** TASK BRIEF **
Would you please retype, exactly, the lines of the listing below between the line with "gesendet werden." and the line with "wird, um den", inclusive?

** AVAILABLE DATA **
= Beginning of Section =

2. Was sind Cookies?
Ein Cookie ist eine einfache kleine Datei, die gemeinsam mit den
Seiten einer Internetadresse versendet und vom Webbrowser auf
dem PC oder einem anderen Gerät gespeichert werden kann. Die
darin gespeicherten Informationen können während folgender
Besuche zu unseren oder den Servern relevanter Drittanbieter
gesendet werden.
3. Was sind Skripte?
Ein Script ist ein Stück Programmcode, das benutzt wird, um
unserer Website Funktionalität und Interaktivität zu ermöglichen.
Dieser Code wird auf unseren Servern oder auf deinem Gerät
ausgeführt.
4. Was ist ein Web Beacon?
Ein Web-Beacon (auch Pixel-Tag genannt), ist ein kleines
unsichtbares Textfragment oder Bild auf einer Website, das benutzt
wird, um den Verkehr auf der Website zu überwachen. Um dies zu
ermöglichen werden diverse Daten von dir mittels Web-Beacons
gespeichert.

= End of Section =
= Beginning of Section =

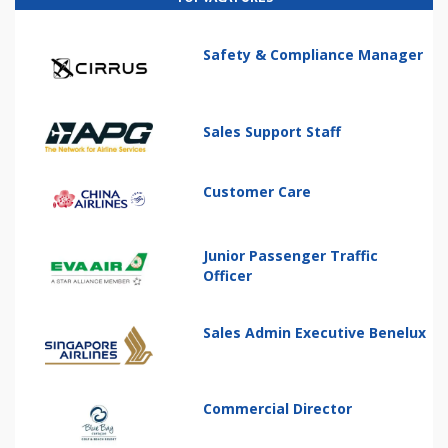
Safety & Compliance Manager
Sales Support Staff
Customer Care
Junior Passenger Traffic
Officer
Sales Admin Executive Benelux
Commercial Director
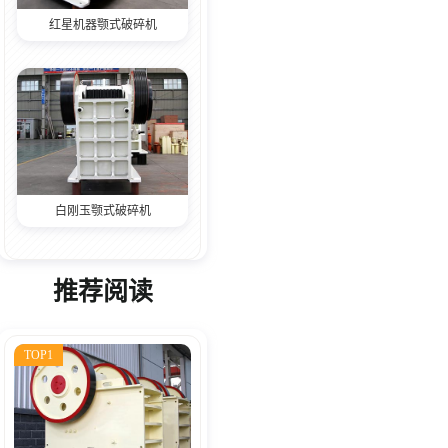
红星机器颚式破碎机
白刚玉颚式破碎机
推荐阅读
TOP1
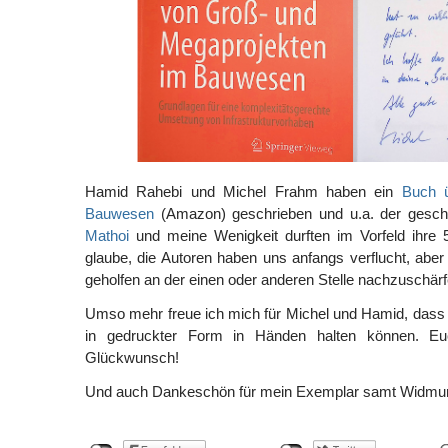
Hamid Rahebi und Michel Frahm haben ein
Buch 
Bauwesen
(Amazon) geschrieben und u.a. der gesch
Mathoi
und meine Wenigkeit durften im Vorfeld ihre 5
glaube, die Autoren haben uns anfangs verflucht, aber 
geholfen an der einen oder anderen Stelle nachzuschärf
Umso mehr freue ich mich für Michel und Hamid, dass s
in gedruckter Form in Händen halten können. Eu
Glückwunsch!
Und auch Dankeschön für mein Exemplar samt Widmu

= End of Section =
= Beginning of Section =

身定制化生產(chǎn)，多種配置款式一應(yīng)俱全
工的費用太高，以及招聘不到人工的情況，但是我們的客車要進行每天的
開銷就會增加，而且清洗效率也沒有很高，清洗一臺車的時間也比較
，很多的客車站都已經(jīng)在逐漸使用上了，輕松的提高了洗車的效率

= End of Section =

** RESULT **
gesendet werden.
3. Was sind Skripte?
Ein Script ist ein Stück Programmcode, das benutzt wird, um
unserer Website Funktionalität und Interaktivität zu ermöglichen.
Dieser Code wird auf unseren Servern oder auf deinem Gerät
ausgeführt.
4. Was ist ein Web Beacon?
Ein Web-Beacon (auch Pixel-Tag genannt), ist ein kleines
unsichtbares Textfragment oder Bild auf einer Website, das benutzt
wird, um den Verkehr auf der Website zu überwachen. Um dies zu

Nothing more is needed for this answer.